§ Required work
Please give back, exactly as written, only the line containing "Energetická třída" and every line after it until the data below ends.

Collected data entries:
-=-=-=-=-

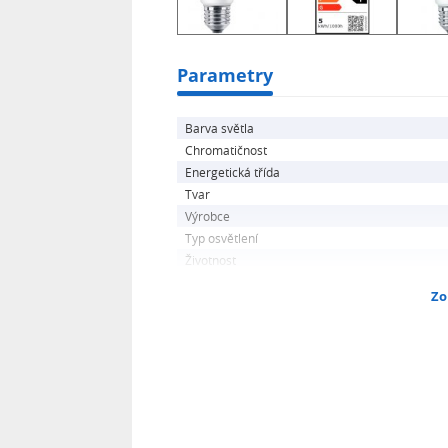
Parametry
Barva světla
Chromatičnost
Energetická třída
Tvar
Výrobce
Typ osvětlení
Životnost
Zo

-=-=-=-=-

§ Answer to the problem
Energetická třída
Tvar
Výrobce
Typ osvětlení
Životnost
Zo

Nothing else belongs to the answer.